From national parks to urban design

Jillian Stone
Above: Jillian Stone

Stone will serve a two-month internship with Berger Partnership in Seattle. The firm’s sole summer intern, Stone will get to choose one of three areas to focus on — industrial ecology, displacement (how to implement improvements without setting the stage for gentrification), or inFUNstructure (public investments that shape culture and character). Stone, a second-year graduate student, was selected from 115 applicants.

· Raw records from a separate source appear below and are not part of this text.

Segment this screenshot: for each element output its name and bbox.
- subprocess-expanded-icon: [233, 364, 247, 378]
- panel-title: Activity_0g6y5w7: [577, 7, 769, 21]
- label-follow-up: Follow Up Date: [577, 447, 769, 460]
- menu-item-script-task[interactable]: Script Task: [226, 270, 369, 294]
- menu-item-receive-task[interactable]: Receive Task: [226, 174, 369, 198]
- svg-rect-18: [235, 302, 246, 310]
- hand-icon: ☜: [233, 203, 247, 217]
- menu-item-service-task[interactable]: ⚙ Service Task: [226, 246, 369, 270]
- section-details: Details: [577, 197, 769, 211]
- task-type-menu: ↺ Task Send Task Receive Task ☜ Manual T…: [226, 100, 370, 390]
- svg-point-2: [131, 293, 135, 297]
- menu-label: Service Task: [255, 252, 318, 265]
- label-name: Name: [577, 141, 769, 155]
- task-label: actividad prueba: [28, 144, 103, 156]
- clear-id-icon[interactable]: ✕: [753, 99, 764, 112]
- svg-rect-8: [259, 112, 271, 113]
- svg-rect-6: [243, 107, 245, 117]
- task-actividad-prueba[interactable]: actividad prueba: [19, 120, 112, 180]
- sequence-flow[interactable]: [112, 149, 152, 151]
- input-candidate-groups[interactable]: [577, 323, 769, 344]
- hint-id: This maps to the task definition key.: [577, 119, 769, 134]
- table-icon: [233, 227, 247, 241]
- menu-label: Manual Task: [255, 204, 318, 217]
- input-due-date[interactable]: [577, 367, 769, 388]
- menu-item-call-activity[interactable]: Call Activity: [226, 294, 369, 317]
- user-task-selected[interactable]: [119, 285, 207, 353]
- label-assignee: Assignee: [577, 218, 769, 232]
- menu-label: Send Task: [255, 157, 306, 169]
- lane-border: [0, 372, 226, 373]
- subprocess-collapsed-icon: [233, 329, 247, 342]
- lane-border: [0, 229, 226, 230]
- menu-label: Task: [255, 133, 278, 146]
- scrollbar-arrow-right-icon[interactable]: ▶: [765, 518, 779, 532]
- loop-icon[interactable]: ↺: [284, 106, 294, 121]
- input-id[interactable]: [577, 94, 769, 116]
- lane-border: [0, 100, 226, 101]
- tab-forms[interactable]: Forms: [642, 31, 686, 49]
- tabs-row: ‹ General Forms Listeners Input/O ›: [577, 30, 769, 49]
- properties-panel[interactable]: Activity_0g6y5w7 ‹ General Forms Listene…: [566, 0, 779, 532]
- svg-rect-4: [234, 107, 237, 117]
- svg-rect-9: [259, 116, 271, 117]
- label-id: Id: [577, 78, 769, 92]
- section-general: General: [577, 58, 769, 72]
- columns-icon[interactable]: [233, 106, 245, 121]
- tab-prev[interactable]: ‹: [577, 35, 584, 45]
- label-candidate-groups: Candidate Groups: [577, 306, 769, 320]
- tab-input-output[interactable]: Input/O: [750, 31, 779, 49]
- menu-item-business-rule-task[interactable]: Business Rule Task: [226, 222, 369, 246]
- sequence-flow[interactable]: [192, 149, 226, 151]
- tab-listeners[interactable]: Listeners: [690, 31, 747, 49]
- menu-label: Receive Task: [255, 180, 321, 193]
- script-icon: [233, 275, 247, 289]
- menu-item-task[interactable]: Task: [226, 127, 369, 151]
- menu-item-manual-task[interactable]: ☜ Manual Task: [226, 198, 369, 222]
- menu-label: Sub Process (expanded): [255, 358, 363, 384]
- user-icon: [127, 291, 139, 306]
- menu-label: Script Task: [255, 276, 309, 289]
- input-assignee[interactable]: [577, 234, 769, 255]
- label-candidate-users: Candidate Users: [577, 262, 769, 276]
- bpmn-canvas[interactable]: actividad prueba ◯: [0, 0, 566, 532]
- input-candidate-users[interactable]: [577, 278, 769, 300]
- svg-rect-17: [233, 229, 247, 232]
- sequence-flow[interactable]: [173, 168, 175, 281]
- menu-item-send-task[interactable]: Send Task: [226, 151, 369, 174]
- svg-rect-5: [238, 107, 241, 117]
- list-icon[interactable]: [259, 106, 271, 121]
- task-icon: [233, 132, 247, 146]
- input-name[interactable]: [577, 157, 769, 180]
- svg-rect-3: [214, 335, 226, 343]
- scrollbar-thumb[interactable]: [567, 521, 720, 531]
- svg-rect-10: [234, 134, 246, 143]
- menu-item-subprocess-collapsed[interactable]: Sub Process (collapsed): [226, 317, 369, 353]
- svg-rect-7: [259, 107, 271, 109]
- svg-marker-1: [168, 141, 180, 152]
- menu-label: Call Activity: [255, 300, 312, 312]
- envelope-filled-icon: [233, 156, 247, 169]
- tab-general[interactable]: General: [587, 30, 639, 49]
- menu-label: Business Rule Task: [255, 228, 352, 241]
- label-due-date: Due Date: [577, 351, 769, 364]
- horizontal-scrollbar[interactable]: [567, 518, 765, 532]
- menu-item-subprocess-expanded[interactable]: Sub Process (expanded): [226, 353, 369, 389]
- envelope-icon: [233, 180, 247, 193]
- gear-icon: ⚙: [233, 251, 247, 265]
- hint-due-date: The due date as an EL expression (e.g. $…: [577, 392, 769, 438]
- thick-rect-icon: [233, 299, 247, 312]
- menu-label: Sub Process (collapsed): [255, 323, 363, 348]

“I hope to learn how a professional firm in a booming city operates,” said Stone, who has worked as a trail designer at Grand Teton National Park, Rocky Mountain National Park, and the Coconino National Forest in Northern Arizona.

“Berger has won a number of ASLA awards and I'd like to see what makes their work stand out, and how their design process works,” she said. “I am also looking forward to learning how to operate on a more urban design scale. A lot of our projects at UO are based on large scale or rural sites and this is an exciting opportunity to get out of my element and learn new design skills.”

 

English gardens, international culture

Russell Martinelli
Above: Russel Martinelli

Martinelli will intern with Exterior Architecture in the firm’s London studio. He traveled to Europe over winter break and, while in London, “spent a good amount of time and energy networking,” which eventually led to the internship offer.

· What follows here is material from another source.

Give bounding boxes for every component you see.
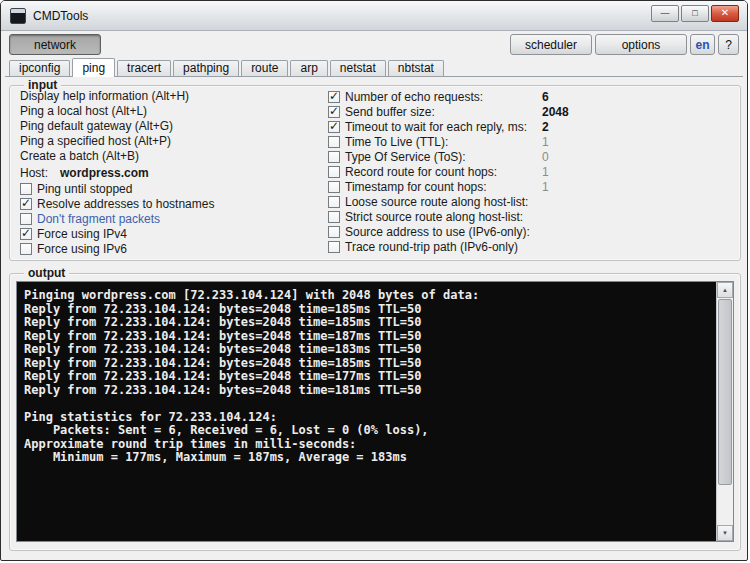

In his fourth year of five in the undergraduate landscape program, this is Martinelli’s first internship in a licensed landscape architecture firm. He’ll be tasked with the same duties as regular staffers during his 10-week internship.

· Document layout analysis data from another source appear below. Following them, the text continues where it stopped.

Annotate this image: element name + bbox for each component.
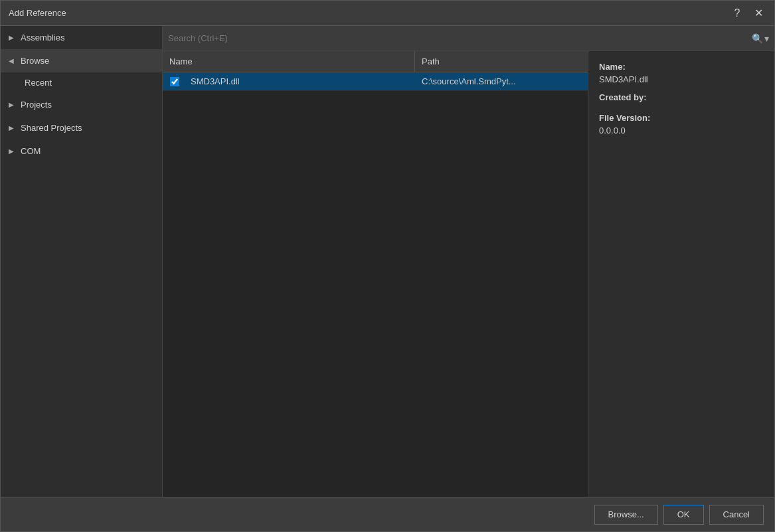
content-split: Name Path SMD3API.dll C:\source\Aml.SmdP… xyxy=(163,51,774,497)
help-button[interactable]: ? xyxy=(729,5,745,21)
row-checkbox[interactable] xyxy=(170,77,179,86)
bottom-bar: Browse... OK Cancel xyxy=(1,497,774,531)
search-button[interactable]: 🔍 ▾ xyxy=(752,33,769,44)
info-panel: Name: SMD3API.dll Created by: File Versi… xyxy=(588,51,774,497)
table-header: Name Path xyxy=(163,51,588,72)
assemblies-arrow: ▶ xyxy=(9,34,17,41)
sidebar-label-projects: Projects xyxy=(21,100,52,110)
title-bar-left: Add Reference xyxy=(9,8,66,18)
table-area: Name Path SMD3API.dll C:\source\Aml.SmdP… xyxy=(163,51,588,497)
sidebar-item-recent[interactable]: Recent xyxy=(1,72,162,93)
name-label: Name: xyxy=(599,62,764,72)
main-content: ▶ Assemblies ◀ Browse Recent ▶ Projects … xyxy=(1,26,774,497)
browse-button[interactable]: Browse... xyxy=(594,505,658,525)
sidebar-item-shared-projects[interactable]: ▶ Shared Projects xyxy=(1,116,162,139)
projects-arrow: ▶ xyxy=(9,101,17,108)
search-dropdown-icon: ▾ xyxy=(764,33,769,44)
sidebar-label-shared-projects: Shared Projects xyxy=(21,123,82,133)
sidebar-label-com: COM xyxy=(21,146,41,156)
table-row[interactable]: SMD3API.dll C:\source\Aml.SmdPyt... xyxy=(163,72,588,91)
com-arrow: ▶ xyxy=(9,147,17,155)
cancel-button[interactable]: Cancel xyxy=(709,505,764,525)
file-version-label: File Version: xyxy=(599,113,764,123)
browse-arrow: ◀ xyxy=(9,57,17,64)
name-value: SMD3API.dll xyxy=(599,74,764,84)
sidebar-label-recent: Recent xyxy=(25,78,52,88)
created-by-label: Created by: xyxy=(599,92,764,102)
title-bar-controls: ? ✕ xyxy=(729,5,766,21)
search-icon: 🔍 xyxy=(752,33,763,44)
row-path: C:\source\Aml.SmdPyt... xyxy=(415,76,588,86)
close-button[interactable]: ✕ xyxy=(750,5,766,21)
ok-button[interactable]: OK xyxy=(663,505,704,525)
add-reference-dialog: Add Reference ? ✕ ▶ Assemblies ◀ Browse … xyxy=(0,0,775,532)
sidebar-label-browse: Browse xyxy=(21,56,49,66)
shared-projects-arrow: ▶ xyxy=(9,124,17,132)
row-name: SMD3API.dll xyxy=(187,76,415,86)
sidebar-label-assemblies: Assemblies xyxy=(21,33,64,43)
file-version-value: 0.0.0.0 xyxy=(599,126,764,135)
sidebar-item-assemblies[interactable]: ▶ Assemblies xyxy=(1,26,162,49)
sidebar-item-projects[interactable]: ▶ Projects xyxy=(1,93,162,116)
dialog-title: Add Reference xyxy=(9,8,66,18)
search-input[interactable] xyxy=(168,33,749,43)
sidebar-item-com[interactable]: ▶ COM xyxy=(1,139,162,163)
column-header-name: Name xyxy=(163,51,415,72)
sidebar: ▶ Assemblies ◀ Browse Recent ▶ Projects … xyxy=(1,26,163,497)
right-panel: 🔍 ▾ Name Path SMD3API.dll xyxy=(163,26,774,497)
row-checkbox-container xyxy=(163,77,187,86)
sidebar-item-browse[interactable]: ◀ Browse xyxy=(1,49,162,72)
title-bar: Add Reference ? ✕ xyxy=(1,1,774,26)
search-bar: 🔍 ▾ xyxy=(163,26,774,51)
column-header-path: Path xyxy=(415,51,588,72)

“The firm does work all over the world and specializes in larger scale, high-end design with resorts, large-scale residential, commercial, as well as a lot of charity work,” Martinelli said. “I hope to not only learn about all of these different areas of design but to learn the art of English garden design and [immerse myself in] the English and international design culture.”  

 

Cultural landscapes advocate

Margo Barajas
Above: Margo Barajas

Barajas is headed to Washington, D.C., for seven weeks as the Sally Boasberg Fellow with The Cultural Landscape Foundation. A second-year graduate student, Barajas has served as president of the UO student chapter of the American Society of Landscape Architects and was a graduate research assistant for the UO’s Overlook Field School.

Barajas’s job will be a mix of research and content development, including writing guides to historic landscapes in several US cities—duties that dovetail well with her current academic focus and her photojournalism undergraduate degree. Barajas also hopes to visit area landscape firms “so I can see what work is happening in firms that are dealing with the restoration, revitalization, and preservation of cultural landscapes.”

Barajas says she is “a nerd for history” and applied for the fellowship because of her “passion for all aspects of the study of history” and a desire to be in “the next generation of advocates for cultural landscapes.” 

 

Above: “Digital Ecologies,” a design by Derek Rayle in his fall 2016 studio project for Santa Rosa Island, Channel Islands National Park.
 
“The Bosque,” a design by John Maxson.
Above: “The Bosque,” a design by John Maxson.
 
A project by Jillian Stone
Above: A project by Jillian Stone featured in two publications, Landscape Architecture and Landscape Review. (Project completed with team member Rachel Spencer.)
 
A formal garden design by Russell Martinelli.
Above: A formal garden design by Russell Martinelli.
 
A project by Margo Barajas to keep groundhogs close to their burrows but away from farm fields
Above: A project by Margo Barajas to keep groundhogs close to their burrows but away from farm fields. The project was done during the Overlook Field School, a program of Fuller Center in partnership with the UO Department of Landscape Architecture.